Cell-type/constructs | ΔF/F-V | ||
ΔF/Fmax | VF, mV | kF, mV | |
Stac3 heterozygous myotubes | 1.43 ± 0.21 (6) | −7.4 ± 0.4 | 6.9 ± 0.4 |
Stac3 KO myotubes | 0.08 ± 0.01 (5) | −30.0 ± 1.4 | 13.3 ± 1.3 |
Stac3 KO myotubes + Stac3-BFP | 1.26 ± 0.15 (6) | −8.6 ± 0.5 | 7.6 ± 0.4 |
Stac3 KO myotubes + Stac3W280S-BFP | 0.17 ± 0.01 (5) | −20.2 ± 2.3 | 13.5 ± 2.0 |
Average values of parameters obtained by fits of Eq. 4 to ΔF/F-V data from individual cells (Materials and Methods). Data are given as mean ± SEM, with the numbers in parentheses indicating the number of myotubes tested. The average parameters listed above were used to produce the smooth curves through the ΔF/F-V data shown in Figs. 4 and 6.
Discussion
In this study we have used expression in tsA201 cells and Stac3-null myotubes to investigate the role of Stac3 in controlling the membrane trafficking and function of CaV1.1. In tsA201 cells, CaV1.1 did not traffic to the plasma membrane when coexpressed with only β1a and α2-δ1 (14), but the additional presence of either Stac3 or the γ1 auxiliary subunit was sufficient to support robust membrane expression of CaV1.1 (Figs. 1 and 3). However, the L-type Ca2+ current differed dramatically for the two situations, being large and slowly activating with Stac3 (Fig. 1A) and extremely small with γ1 (Fig. 3A). With both Stac3 and γ1 present, the L-type current was large but activated rapidly (Fig. 1A). Thus, Stac3 and γ1 interactively regulate the expression and channel function of CaV1.1 in tsA201 cells.
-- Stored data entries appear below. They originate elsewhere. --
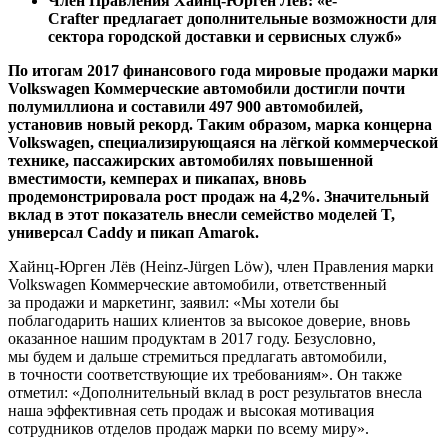
Член Правления Хайнц-Юрген Лёв: «e-
Crafter предлагает дополнительные возможности для
сектора городской доставки и сервисных служб»
По итогам 2017 финансового года мировые продажи марки
Volkswagen Коммерческие автомобили достигли почти
полумиллиона и составили 497 900 автомобилей,
установив новый рекорд. Таким образом, марка концерна
Volkswagen, специализирующаяся на лёгкой коммерческой
технике, пассажирских автомобилях повышенной
вместимости, кемперах и пикапах, вновь
продемонстрировала рост продаж на 4,2%. Значительный
вклад в этот показатель внесли семейство моделей T,
универсал Caddy и пикап Amarok.
Хайнц-Юрген Лёв (Heinz-Jürgen Löw), член Правления марки
Volkswagen Коммерческие автомобили, ответственный
за продажи и маркетинг, заявил: «Мы хотели бы
поблагодарить наших клиентов за высокое доверие, вновь
оказанное нашим продуктам в 2017 году. Безусловно,
мы будем и дальше стремиться предлагать автомобили,
в точности соответствующие их требованиям». Он также
отметил: «Дополнительный вклад в рост результатов внесла
наша эффективная сеть продаж и высокая мотивация
сотрудников отделов продаж марки по всему миру».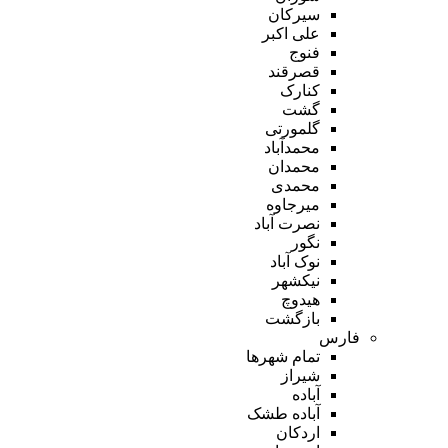
سیرکان
علی اکبر
فنوج
قصرقند
کنارک
گشت
گلمورتی
محمدآباد
محمدان
محمدی
میرجاوه
نصرت آباد
نگور
نوک آباد
نیکشهر
هیدوچ
بازگشت
فارس
تمام شهر‌ها
شیراز
آباده
آباده طشک
اردکان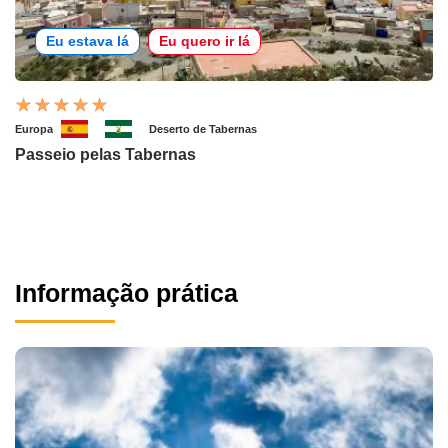
Eu estava lá
Eu quero ir lá
Europa
Deserto de Tabernas
Passeio pelas Tabernas
Informação prática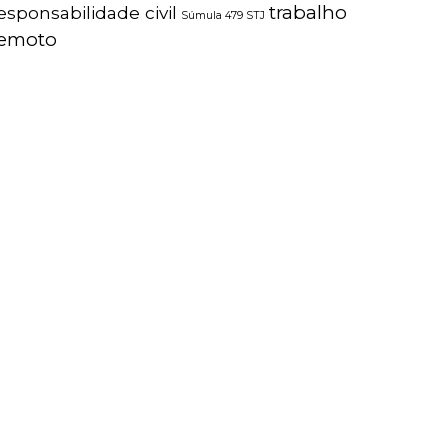
trabalho
esponsabilidade civil
Súmula 479 STJ
remoto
In Stac3 KO myotubes, CaV1.1 was still present in the plasma membrane, although at a somewhat reduced level (Fig. 4A). Based on the results from the tsA201 cells, it seems likely that this membrane expression of CaV1.1 in the KO myotubes was supported, at least in part, by endogenous γ1. Significantly, the KO of Stac3 in myotubes caused a near-complete loss of EC coupling Ca2+ release despite the fact that the substantial amount of remaining CaV1.1 (Fig. 4A) seemed to be localized at plasma membrane junctions with the SR (Fig. 5). The functional consequences of the myopathy-causing NAM mutation provide further evidence that Stac3 plays an essential role in EC coupling. Although the expression of Stac3W280S, which bears this mutation, resulted in reduced CaV1.1 gating charge movement in both tsA201 cells (Fig. S2) and Stac3 KO myotubes (Fig. 6), the reduction of EC coupling Ca2+ release in myotubes (87%, Table S2) was far greater than would have been expected from the reduction in charge movement (23%, Table S1), compared with those produced by expression of WT Stac3. In addition to being essential for orthograde (EC) coupling between CaV1.1 and RyR1, Stac3 also seemed to be important for the retrograde effect of RyR1 on the channel function of CaV1.1. In particular, the L-type Ca2+ current in Stac3 KO myotubes was small and rapidly activating (Fig. 4B), with an overall, quantitative similarity to the L-type current in dyspedic myotubes (Fig. 2, black and white bars, respectively). Thus, retrograde coupling seems to be abolished by the absence of Stac3.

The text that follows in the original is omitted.